Rationale for struct assignment and no struct comparison

N

Noob

Hello,

I don't understand why assignment of structs is supported,
but comparison is not. It seems to me that the two operations
would be of similar complexity, no?

struct foo { int i; };
int main(void)
{
struct foo s1, s2;
s1.i = 42;
s2 = s1; /* OK */
if (s1 == s2) return 0; /* syntax error */
return 0;
}

$ gcc -Wall -Wextra -std=c89 -pedantic temp.c
temp.c: In function 'main':
temp.c:7: error: invalid operands to binary == (have 'struct foo' and 'struct foo')

What was the rationale for allowing assignment and not comparison?

Assignment might be implemented via memcpy, comparison via memcmp
(although padding may cause major headache).

Regards.
 
N

Noob

Noob said:
I don't understand why assignment of structs is supported,
but comparison is not. It seems to me that the two operations
would be of similar complexity, no?

struct foo { int i; };
int main(void)
{
struct foo s1, s2;
s1.i = 42;
s2 = s1; /* OK */
if (s1 == s2) return 0; /* syntax error */
return 0;
}

$ gcc -Wall -Wextra -std=c89 -pedantic temp.c
temp.c: In function 'main':
temp.c:7: error: invalid operands to binary == (have 'struct foo' and 'struct foo')

What was the rationale for allowing assignment and not comparison?

Assignment might be implemented via memcpy, comparison via memcmp
(although padding may cause major headache).

Additional question:
After an assignment s2=s1;
is s2 bit-for-bit identical to s1
or does the padding have unspecified values?

Regards.
 
G

gwowen

I don't understand why assignment of structs is supported,
but comparison is not.
....

(although padding may cause major headache).

Actually, you do understand :)
 
K

Keith Thompson

Noob said:
I don't understand why assignment of structs is supported,
but comparison is not. It seems to me that the two operations
would be of similar complexity, no?
[...]

What was the rationale for allowing assignment and not comparison?

Assignment might be implemented via memcpy, comparison via memcmp
(although padding may cause major headache).

Assignment can be implemented via (the equivalent of) memcpy.
For small structures, it can be even easier than that; the code for
a structure the same size as int might be implemented by the same
code as an int assignment, likely a single instruction. (Or the
compiler can generate code to copy each member, ignoring padding,
if there's some reason to do so.)

For comparison, yes, padding is a big problem. You can easily have
two structure objects all of whose members are equal, but which are
not bitwise identical. Furthermore, bitwise comparison might not
work for floating-point or pointer members. And defining the meaning
of equality for a structure type with a member that's a union would
be another fun task (you could say that the first declared member of
the union is compared, but it's not clear that that would be useful).
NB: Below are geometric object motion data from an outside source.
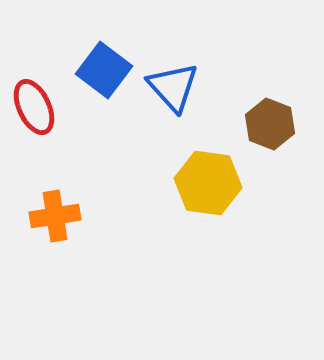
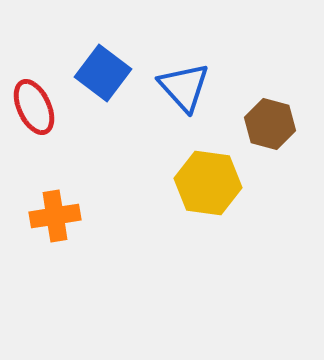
blue square: moved 1 px left, 3 px down
blue triangle: moved 11 px right
brown hexagon: rotated 6 degrees counterclockwise
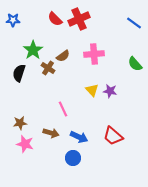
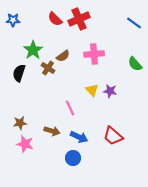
pink line: moved 7 px right, 1 px up
brown arrow: moved 1 px right, 2 px up
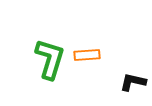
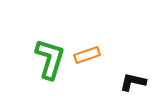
orange rectangle: rotated 15 degrees counterclockwise
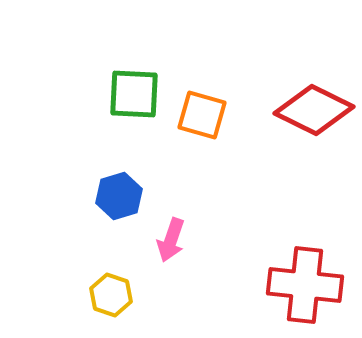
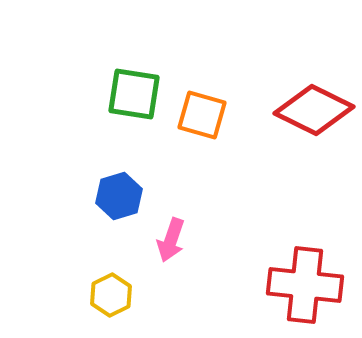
green square: rotated 6 degrees clockwise
yellow hexagon: rotated 15 degrees clockwise
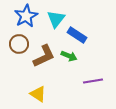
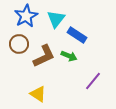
purple line: rotated 42 degrees counterclockwise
And consider something like this:

struct flex_array {
size_t len;
double data[MAX];
};

How is the compiler to know that only the first len elements of
the data array are meaningful? And what about the struct hack or
flexible array members?

Struct equality comparison *could* have been defined rigorously,
but it would have been a lot of work with a number of special cases,
the generated code could be large and inefficient, and the result
likely wouldn't match the kind of comparison *you* want to do with
*your* struct type.
 
B

Ben Bacarisse

Noob said:
I don't understand why assignment of structs is supported,
but comparison is not. It seems to me that the two operations
would be of similar complexity, no?

struct foo { int i; };
int main(void)
{
struct foo s1, s2;
s1.i = 42;
s2 = s1; /* OK */
if (s1 == s2) return 0; /* syntax error */
return 0;
}

$ gcc -Wall -Wextra -std=c89 -pedantic temp.c
temp.c: In function 'main':
temp.c:7: error: invalid operands to binary == (have 'struct foo' and 'struct foo')
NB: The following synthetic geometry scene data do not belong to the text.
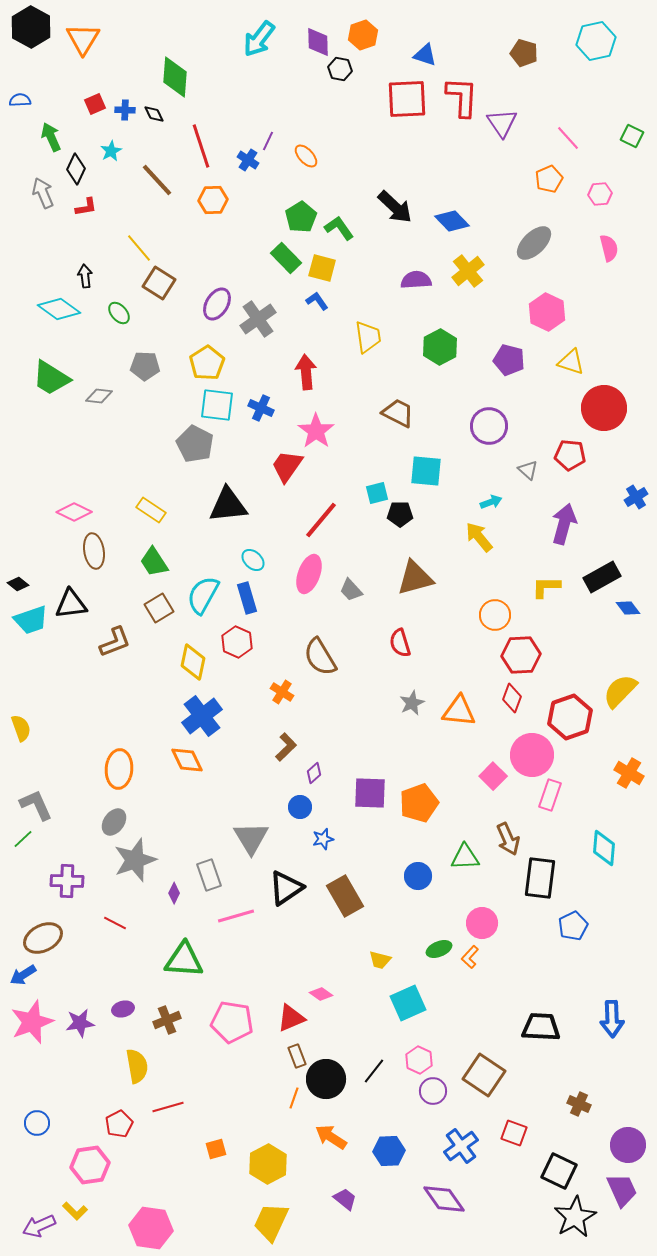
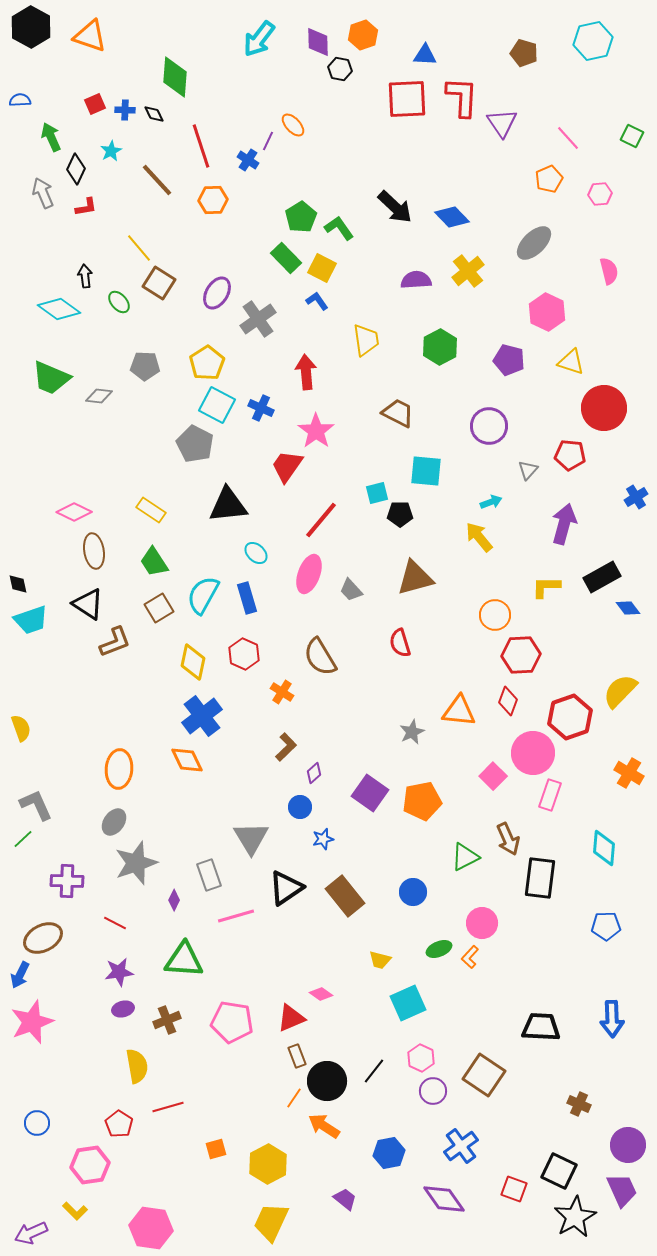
orange triangle at (83, 39): moved 7 px right, 3 px up; rotated 42 degrees counterclockwise
cyan hexagon at (596, 41): moved 3 px left
blue triangle at (425, 55): rotated 15 degrees counterclockwise
orange ellipse at (306, 156): moved 13 px left, 31 px up
blue diamond at (452, 221): moved 4 px up
pink semicircle at (609, 248): moved 23 px down
yellow square at (322, 268): rotated 12 degrees clockwise
purple ellipse at (217, 304): moved 11 px up
green ellipse at (119, 313): moved 11 px up
yellow trapezoid at (368, 337): moved 2 px left, 3 px down
green trapezoid at (51, 378): rotated 9 degrees counterclockwise
cyan square at (217, 405): rotated 21 degrees clockwise
gray triangle at (528, 470): rotated 30 degrees clockwise
cyan ellipse at (253, 560): moved 3 px right, 7 px up
black diamond at (18, 584): rotated 40 degrees clockwise
black triangle at (71, 604): moved 17 px right; rotated 40 degrees clockwise
red hexagon at (237, 642): moved 7 px right, 12 px down
red diamond at (512, 698): moved 4 px left, 3 px down
gray star at (412, 703): moved 29 px down
pink circle at (532, 755): moved 1 px right, 2 px up
purple square at (370, 793): rotated 33 degrees clockwise
orange pentagon at (419, 803): moved 3 px right, 2 px up; rotated 9 degrees clockwise
green triangle at (465, 857): rotated 24 degrees counterclockwise
gray star at (135, 860): moved 1 px right, 3 px down
blue circle at (418, 876): moved 5 px left, 16 px down
purple diamond at (174, 893): moved 7 px down
brown rectangle at (345, 896): rotated 9 degrees counterclockwise
blue pentagon at (573, 926): moved 33 px right; rotated 24 degrees clockwise
blue arrow at (23, 975): moved 3 px left; rotated 32 degrees counterclockwise
purple star at (80, 1023): moved 39 px right, 51 px up
pink hexagon at (419, 1060): moved 2 px right, 2 px up
black circle at (326, 1079): moved 1 px right, 2 px down
orange line at (294, 1098): rotated 15 degrees clockwise
red pentagon at (119, 1124): rotated 12 degrees counterclockwise
red square at (514, 1133): moved 56 px down
orange arrow at (331, 1137): moved 7 px left, 11 px up
blue hexagon at (389, 1151): moved 2 px down; rotated 8 degrees counterclockwise
purple arrow at (39, 1226): moved 8 px left, 7 px down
What was the rationale for allowing assignment and not comparison?

Assignment might be implemented via memcpy, comparison via memcmp
(although padding may cause major headache).
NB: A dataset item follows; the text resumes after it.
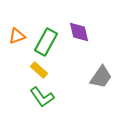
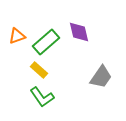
green rectangle: rotated 20 degrees clockwise
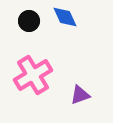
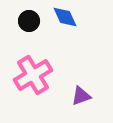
purple triangle: moved 1 px right, 1 px down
I think you've answered your own question! Ether s1 == s2 can be
permitted to have odd results if two otherwise identical structs have
different bits in the padding bytes (or, indeed, in the padding bits
within the values) or s1 == s2 has to turn into a whole big chunk of
code.

If you favour the first, well, memcmp is not hard to write. If you
favour the second, I suspect it is seen as contrary to the spirit of C
for a small, apparently innocent, operation to turn into a possibly
huge block of machine code.
 
E

Eric Sosman

Noob said:
Hello,

I don't understand why assignment of structs is supported,
but comparison is not. It seems to me that the two operations
would be of similar complexity, no?

You're exactly right: "No." From the Rationale:

The C89 Committee considered, on more than one
occasion, permitting comparison of structures for
equality. Such proposals foundered on the problem of
holes in structures. A byte-wise comparison of two
structures would require that the holes assuredly be
set to zero so that all holes would compare equal, a
difficult task for automatic or dynamically allocated
variables. The possibility of union-type elements in
a structure raises insuperable problems with this
approach. Without the assurance that all holes were
set to zero, the implementation would have to be
prepared to break a structure comparison into an
arbitrary number of member comparisons; a seemingly
simple expression could thus expand into a substantial
stretch of code, which is contrary to the spirit of C.
 
B

bartc

Eric Sosman said:
You're exactly right: "No." From the Rationale:

The C89 Committee considered, on more than one
occasion, permitting comparison of structures for
equality. Such proposals foundered on the problem of
holes in structures. A byte-wise comparison of two
structures would require that the holes assuredly be
set to zero so that all holes would compare equal, a
difficult task for automatic or dynamically allocated
variables.

Interesting. I developed a pretty much parallel language to C in the 1980's.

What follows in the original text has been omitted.